* Work to be completed: Please return, exactly and only, the lines beginning at the top of the entries below and ending with the line containing "inkl. MwSt."; keep out the pictures.

* Task material:
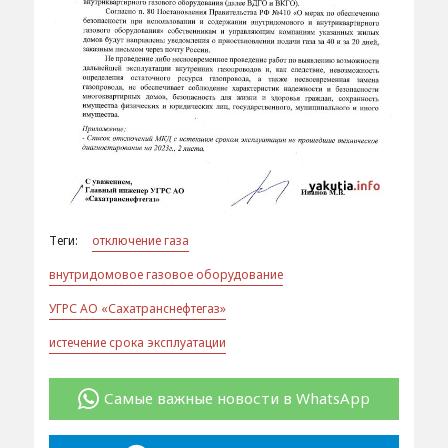
Теги:
отключение газа
внутридомовое газовое оборудование
УГРС АО «Сахатранснефтегаз»
истечение срока эксплуатации
Самые важные новости в WhatsApp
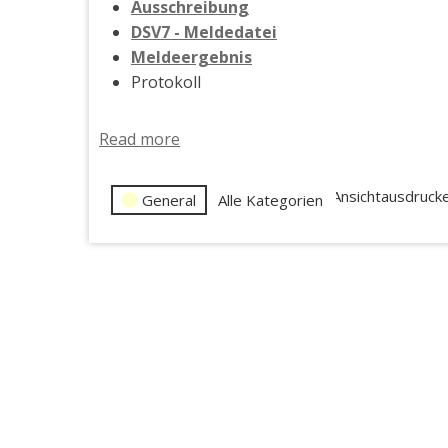
Ausschreibung
DSV7 - Meldedatei
Meldeergebnis
Protokoll
Read more
Veranstaltungskategorien
Ansicht
ausdruck
General
Alle Kategorien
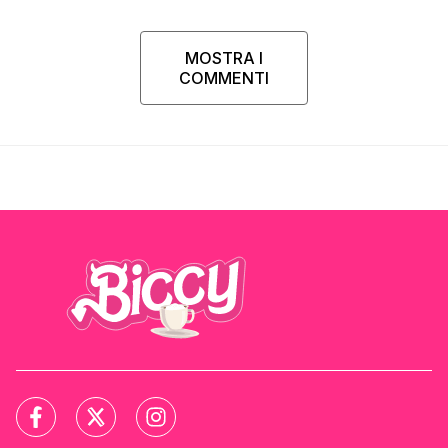
MOSTRA I
COMMENTI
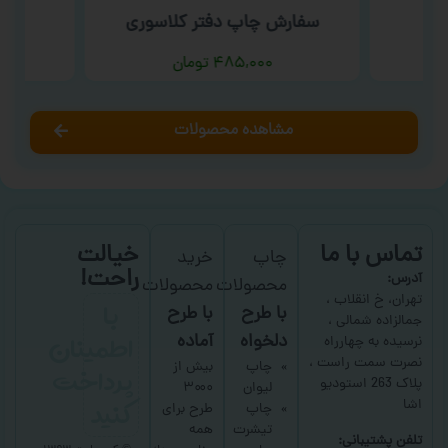
سفارش چاپ دفتر کلاسوری
سف
۴۸۵,۰۰۰
تومان
مشاهده محصولات
تماس با ما
خیالت
چاپ
خرید
راحت!
آدرس:
محصولات
محصولات
با
تهران، خ انقلاب ،
با طرح
با طرح
جمالزاده شمالی ،
اطمینان
دلخواه
آماده
نرسیده به چهارراه
نصرت سمت راست ،
پرداخت
چاپ
بیش از
پلاک 263 استودیو
لیوان
۳۰۰۰
کنید
اشا
چاپ
طرح برای
تیشرت
همه
تلفن پشتیبانی:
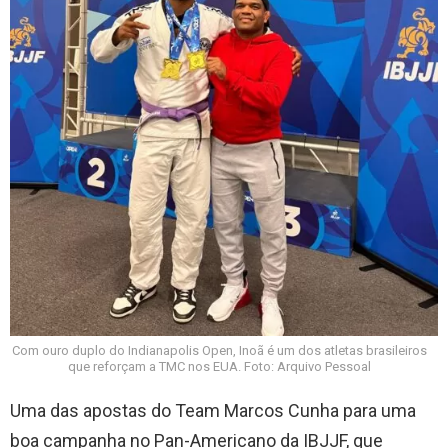
Com ouro duplo do Indianapolis Open, Inoã é um dos atletas brasileiros
que reforçam a TMC nos EUA. Foto: Arquivo Pessoal
Uma das apostas do Team Marcos Cunha para uma
boa campanha no Pan-Americano da IBJJF, que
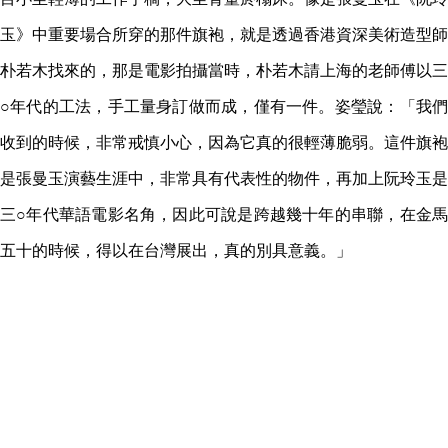
玉》中重要場合所穿的那件旗袍，就是透過香港資深美術造型師
朴若木找來的，那是電影拍攝當時，朴若木請上海的老師傅以三
○年代的工法，手工量身訂做而成，僅有一件。姿瑩說：「我們
收到的時候，非常戒慎小心，因為它真的很輕薄脆弱。這件旗袍
是張曼玉演藝生涯中，非常具有代表性的物件，再加上阮玲玉是
三○年代華語電影名角，因此可說是跨越幾十年的串聯，在金馬
五十的時候，得以在台灣展出，真的別具意義。」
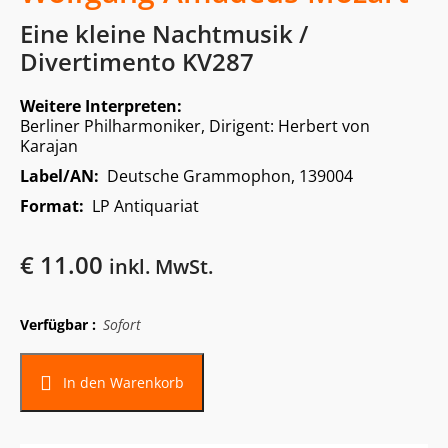
Eine kleine Nachtmusik /
Divertimento KV287
Weitere Interpreten:
Berliner Philharmoniker, Dirigent: Herbert von
Karajan
Label/AN:
Deutsche Grammophon, 139004
Format:
LP Antiquariat
€
11.00
inkl. MwSt.
Verfügbar :
Sofort
In den Warenkorb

* Problem solution:
Теги:
отключение газа
внутридомовое газовое оборудование
УГРС АО «Сахатранснефтегаз»
истечение срока эксплуатации
Самые важные новости в WhatsApp
Ausschreibung
DSV7 - Meldedatei
Meldeergebnis
Protokoll
Read more
Veranstaltungskategorien
Ansicht
ausdruck
General
Alle Kategorien
MOSTRA I
COMMENTI
سفارش چاپ دفتر کلاسوری
سف
۴۸۵,۰۰۰
تومان
مشاهده محصولات
تماس با ما
خیالت
چاپ
خرید
راحت!
آدرس:
محصولات
محصولات
با
تهران، خ انقلاب ،
با طرح
با طرح
جمالزاده شمالی ،
اطمینان
دلخواه
آماده
نرسیده به چهارراه
نصرت سمت راست ،
پرداخت
چاپ
بیش از
پلاک 263 استودیو
لیوان
۳۰۰۰
کنید
اشا
چاپ
طرح برای
تیشرت
همه
تلفن پشتیبانی:
Com ouro duplo do Indianapolis Open, Inoã é um dos atletas brasileiros
que reforçam a TMC nos EUA. Foto: Arquivo Pessoal
Uma das apostas do Team Marcos Cunha para uma
boa campanha no Pan-Americano da IBJJF, que
玉》中重要場合所穿的那件旗袍，就是透過香港資深美術造型師
朴若木找來的，那是電影拍攝當時，朴若木請上海的老師傅以三
○年代的工法，手工量身訂做而成，僅有一件。姿瑩說：「我們
收到的時候，非常戒慎小心，因為它真的很輕薄脆弱。這件旗袍
是張曼玉演藝生涯中，非常具有代表性的物件，再加上阮玲玉是
三○年代華語電影名角，因此可說是跨越幾十年的串聯，在金馬
五十的時候，得以在台灣展出，真的別具意義。」
Eine kleine Nachtmusik /
Divertimento KV287
Weitere Interpreten:
Berliner Philharmoniker, Dirigent: Herbert von
Karajan
Label/AN:
Deutsche Grammophon, 139004
Format:
LP Antiquariat
€
11.00
inkl. MwSt.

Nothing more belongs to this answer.